Molto recente è poi la pubblicazione di un insolito libro: “il punto vincente”. Insolito perché è soprattutto la storia di una caduta – il doppio fallo del 27 gennaio 2010 e la sconfitta contro il francese Tsonga agli Australian Open (“il punto più basso della mia carriera”) – e di una rinascita, culminata nel trionfo a Wimbledon e nella conquista della vetta della classifica mondiale, nel 2011. Il libro offre la possibilità di curiosare nella mente di un atleta d’elite che ha raggiunto l’apice di uno sport aspramente competitivo in un’epoca ancora più competitiva.

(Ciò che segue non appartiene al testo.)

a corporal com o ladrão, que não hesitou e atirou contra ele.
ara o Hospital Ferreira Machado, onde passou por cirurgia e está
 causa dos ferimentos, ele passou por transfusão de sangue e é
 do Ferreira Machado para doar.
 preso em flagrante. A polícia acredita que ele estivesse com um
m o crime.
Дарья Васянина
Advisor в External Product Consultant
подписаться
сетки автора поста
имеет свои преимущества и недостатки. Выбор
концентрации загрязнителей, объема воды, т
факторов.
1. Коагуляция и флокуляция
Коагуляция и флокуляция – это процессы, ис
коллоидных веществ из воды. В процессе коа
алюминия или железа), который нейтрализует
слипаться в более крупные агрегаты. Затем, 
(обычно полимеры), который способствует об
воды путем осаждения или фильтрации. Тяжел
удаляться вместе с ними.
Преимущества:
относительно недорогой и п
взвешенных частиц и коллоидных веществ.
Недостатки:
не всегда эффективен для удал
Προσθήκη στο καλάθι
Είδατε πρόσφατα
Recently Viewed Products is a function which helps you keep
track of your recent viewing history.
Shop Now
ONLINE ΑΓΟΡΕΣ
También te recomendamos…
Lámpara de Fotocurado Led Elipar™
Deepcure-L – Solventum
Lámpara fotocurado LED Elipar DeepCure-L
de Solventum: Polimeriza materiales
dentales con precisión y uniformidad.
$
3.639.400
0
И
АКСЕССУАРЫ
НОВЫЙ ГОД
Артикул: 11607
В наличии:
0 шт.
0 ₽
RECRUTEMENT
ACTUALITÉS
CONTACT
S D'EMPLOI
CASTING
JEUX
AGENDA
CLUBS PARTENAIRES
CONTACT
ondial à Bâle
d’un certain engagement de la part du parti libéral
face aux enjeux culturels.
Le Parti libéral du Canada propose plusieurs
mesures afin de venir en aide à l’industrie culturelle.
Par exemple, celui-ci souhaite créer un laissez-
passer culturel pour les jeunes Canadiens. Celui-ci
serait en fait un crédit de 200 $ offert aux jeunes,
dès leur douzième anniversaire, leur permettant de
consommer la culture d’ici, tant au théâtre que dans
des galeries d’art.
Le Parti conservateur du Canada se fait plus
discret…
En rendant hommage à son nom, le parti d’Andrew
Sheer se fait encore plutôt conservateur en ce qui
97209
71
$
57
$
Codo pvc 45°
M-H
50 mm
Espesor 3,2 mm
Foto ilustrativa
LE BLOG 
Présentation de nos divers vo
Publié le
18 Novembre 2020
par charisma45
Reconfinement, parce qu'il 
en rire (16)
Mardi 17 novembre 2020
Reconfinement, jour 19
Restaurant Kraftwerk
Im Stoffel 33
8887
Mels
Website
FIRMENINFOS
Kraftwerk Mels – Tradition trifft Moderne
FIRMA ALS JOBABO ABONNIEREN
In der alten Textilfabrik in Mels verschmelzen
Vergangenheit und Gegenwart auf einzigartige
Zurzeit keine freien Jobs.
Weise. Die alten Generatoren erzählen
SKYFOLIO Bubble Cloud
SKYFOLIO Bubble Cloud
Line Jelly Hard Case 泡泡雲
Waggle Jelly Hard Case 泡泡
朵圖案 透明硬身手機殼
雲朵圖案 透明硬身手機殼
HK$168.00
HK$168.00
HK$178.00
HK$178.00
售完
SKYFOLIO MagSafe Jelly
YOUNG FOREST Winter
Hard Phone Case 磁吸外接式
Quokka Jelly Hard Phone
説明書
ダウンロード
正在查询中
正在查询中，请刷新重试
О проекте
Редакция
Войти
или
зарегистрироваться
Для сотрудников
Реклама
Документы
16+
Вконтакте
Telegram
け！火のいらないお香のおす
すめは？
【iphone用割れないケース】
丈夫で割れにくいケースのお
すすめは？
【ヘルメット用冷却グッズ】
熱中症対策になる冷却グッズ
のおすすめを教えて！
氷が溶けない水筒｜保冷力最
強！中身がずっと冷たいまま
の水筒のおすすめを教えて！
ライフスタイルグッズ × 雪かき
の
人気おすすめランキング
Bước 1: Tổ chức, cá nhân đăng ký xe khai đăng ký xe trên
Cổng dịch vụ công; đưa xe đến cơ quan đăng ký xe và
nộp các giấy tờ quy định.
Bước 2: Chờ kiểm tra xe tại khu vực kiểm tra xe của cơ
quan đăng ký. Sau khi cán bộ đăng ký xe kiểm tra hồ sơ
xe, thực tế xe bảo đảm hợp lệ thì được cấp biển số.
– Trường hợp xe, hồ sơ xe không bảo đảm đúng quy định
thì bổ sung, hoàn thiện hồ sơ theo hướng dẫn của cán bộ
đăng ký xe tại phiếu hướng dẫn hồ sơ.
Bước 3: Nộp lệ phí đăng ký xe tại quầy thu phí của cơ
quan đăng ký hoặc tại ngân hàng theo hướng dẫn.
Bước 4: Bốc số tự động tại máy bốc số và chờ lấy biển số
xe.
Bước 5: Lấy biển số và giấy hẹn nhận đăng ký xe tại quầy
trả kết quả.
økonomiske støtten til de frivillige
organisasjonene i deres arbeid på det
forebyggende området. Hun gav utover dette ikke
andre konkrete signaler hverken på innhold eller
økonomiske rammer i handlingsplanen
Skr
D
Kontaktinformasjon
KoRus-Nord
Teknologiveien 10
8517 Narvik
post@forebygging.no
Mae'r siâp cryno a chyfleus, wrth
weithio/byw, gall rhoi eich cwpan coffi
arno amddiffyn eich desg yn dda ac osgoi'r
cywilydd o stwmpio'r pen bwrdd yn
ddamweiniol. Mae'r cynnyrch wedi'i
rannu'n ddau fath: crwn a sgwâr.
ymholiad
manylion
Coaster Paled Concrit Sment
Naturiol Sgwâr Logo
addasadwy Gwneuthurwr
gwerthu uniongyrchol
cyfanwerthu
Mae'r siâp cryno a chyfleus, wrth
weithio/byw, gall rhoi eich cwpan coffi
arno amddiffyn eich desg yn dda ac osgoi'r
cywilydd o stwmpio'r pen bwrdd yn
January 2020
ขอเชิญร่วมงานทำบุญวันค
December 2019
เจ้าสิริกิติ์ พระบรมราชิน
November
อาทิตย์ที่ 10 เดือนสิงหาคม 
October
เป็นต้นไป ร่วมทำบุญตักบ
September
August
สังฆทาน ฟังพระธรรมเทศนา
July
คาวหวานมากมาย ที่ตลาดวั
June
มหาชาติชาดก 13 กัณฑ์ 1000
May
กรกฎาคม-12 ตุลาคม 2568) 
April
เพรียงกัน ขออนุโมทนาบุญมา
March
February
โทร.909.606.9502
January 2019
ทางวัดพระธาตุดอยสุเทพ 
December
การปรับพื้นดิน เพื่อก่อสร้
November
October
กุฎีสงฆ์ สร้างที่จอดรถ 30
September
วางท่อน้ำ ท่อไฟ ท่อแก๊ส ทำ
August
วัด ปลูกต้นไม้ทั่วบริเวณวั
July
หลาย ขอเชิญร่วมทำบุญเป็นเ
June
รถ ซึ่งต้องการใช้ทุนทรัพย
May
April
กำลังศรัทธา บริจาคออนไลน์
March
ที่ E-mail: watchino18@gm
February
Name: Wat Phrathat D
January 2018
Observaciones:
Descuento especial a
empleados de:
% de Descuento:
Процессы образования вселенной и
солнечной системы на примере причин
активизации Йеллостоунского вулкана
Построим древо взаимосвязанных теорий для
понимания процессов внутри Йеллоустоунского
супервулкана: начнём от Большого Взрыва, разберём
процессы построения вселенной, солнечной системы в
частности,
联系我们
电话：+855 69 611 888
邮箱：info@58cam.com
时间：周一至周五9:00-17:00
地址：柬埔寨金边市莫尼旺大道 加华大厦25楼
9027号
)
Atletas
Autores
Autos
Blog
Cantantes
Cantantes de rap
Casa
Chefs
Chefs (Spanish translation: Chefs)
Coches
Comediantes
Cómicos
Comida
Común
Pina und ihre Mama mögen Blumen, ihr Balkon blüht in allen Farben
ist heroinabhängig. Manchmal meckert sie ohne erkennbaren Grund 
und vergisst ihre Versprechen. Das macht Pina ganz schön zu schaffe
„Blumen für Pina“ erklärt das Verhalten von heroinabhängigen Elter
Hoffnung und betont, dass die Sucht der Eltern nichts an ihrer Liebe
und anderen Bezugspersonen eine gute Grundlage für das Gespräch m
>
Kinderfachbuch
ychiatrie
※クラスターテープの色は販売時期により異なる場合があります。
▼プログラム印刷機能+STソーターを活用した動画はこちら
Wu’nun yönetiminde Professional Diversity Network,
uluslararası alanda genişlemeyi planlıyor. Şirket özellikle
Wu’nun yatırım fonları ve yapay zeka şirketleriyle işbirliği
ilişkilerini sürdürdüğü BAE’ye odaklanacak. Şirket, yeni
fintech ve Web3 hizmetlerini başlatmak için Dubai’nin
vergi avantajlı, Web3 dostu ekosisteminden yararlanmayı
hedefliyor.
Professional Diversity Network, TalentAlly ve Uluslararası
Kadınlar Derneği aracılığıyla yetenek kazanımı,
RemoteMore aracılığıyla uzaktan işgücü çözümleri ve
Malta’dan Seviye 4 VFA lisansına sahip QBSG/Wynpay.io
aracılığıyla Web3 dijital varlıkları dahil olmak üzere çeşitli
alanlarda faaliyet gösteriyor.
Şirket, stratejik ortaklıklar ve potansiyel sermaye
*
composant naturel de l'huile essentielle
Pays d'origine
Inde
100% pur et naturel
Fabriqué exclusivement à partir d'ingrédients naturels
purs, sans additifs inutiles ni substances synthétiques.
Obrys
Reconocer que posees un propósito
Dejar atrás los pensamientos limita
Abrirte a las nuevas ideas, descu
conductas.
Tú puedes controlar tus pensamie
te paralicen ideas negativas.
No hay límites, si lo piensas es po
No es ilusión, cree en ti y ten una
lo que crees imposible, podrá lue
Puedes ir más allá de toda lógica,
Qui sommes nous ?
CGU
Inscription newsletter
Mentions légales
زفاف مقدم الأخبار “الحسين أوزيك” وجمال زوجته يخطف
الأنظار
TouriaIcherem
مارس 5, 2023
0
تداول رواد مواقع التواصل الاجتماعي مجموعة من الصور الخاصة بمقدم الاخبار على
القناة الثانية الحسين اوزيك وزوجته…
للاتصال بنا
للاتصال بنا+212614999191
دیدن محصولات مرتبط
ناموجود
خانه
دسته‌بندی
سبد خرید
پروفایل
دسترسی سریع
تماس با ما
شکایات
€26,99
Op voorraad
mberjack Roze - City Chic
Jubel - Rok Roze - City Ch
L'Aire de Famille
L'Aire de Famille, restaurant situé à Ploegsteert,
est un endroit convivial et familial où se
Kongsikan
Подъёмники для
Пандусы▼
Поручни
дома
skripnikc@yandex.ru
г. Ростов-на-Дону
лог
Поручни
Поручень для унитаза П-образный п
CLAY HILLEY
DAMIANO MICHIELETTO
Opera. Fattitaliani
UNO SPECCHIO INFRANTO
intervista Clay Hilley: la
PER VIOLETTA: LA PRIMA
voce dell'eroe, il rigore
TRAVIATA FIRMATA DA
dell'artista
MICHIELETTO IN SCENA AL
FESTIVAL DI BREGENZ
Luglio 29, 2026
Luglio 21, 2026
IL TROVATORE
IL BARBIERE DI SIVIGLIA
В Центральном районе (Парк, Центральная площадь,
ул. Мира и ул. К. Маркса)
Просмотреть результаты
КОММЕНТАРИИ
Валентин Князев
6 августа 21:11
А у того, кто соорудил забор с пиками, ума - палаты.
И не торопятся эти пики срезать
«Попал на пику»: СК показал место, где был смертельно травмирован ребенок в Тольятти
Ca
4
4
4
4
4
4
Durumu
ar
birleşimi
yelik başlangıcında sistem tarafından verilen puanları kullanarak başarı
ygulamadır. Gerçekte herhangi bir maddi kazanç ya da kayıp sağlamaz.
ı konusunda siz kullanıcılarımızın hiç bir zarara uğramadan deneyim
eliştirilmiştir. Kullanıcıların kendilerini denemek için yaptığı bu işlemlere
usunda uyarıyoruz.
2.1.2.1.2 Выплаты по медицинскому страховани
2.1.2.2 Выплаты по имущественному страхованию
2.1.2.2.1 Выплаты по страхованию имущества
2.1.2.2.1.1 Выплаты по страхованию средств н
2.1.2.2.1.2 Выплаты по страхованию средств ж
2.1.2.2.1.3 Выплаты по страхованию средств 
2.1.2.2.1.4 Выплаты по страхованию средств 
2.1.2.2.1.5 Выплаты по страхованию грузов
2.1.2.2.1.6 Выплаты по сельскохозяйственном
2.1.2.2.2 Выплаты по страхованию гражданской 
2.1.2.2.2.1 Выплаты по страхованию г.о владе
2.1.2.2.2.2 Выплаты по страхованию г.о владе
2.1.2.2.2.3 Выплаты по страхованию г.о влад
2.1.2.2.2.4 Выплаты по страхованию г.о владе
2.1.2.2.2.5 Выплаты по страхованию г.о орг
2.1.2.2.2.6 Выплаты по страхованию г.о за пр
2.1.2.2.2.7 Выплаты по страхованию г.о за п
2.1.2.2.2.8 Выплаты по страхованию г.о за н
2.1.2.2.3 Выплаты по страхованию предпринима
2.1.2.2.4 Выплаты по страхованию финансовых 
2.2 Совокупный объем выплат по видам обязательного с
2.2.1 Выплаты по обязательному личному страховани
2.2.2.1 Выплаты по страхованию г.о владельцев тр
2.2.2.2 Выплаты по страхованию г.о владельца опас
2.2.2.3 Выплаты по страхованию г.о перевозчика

Nello spiegare com’è salito dalla terza posizione ad un indiscutibile primato nel tennis maschile negli ultimi anni, Novak Djokovic ha attribuito molta importanza ad una nuova alimentazione, intrapresa proprio nel 2011 dopo aver scoperto di essere fortemente intollerante al glutine. “Non è stato però l’unico segreto dietro il mio successo. Ho un approccio molto olistico: la mia dieta, il benessere, gli esercizi, la mentalità, il pensiero, le persone che ho intorno a me, dove vivo, quello che faccio. Tutte queste cose combinate fanno sì che io sia dove mi trovo. Gli psicologi la chiamano mindfulness, consapevolezza. È una forma di meditazione secondo cui, invece di tentare di mettere a tacere i pensieri, li accogliamo così come si presentano alle mente. Faccio questi esercizi ogni giorno per un quarto d’ora e li considero altrettanto importanti dell’allenamento fisico. Poi pratico lo yoga, per sciogliere i muscoli, e alcuni esercizi di respirazione. Cerco di ascoltare me stesso attraverso la pace e il silenzio, per essere sereno e felice”.
Una rinascita che, a giudicare dalla storia di questo campione, lo ha portato e continua a mantenerlo sulla cresta dell’onda.
Da diversi anni impegnato a sostenere la crescita e l’educazione dei bambini serbi meno abbienti, il tennista prodigio è anche ambasciatore Unicef.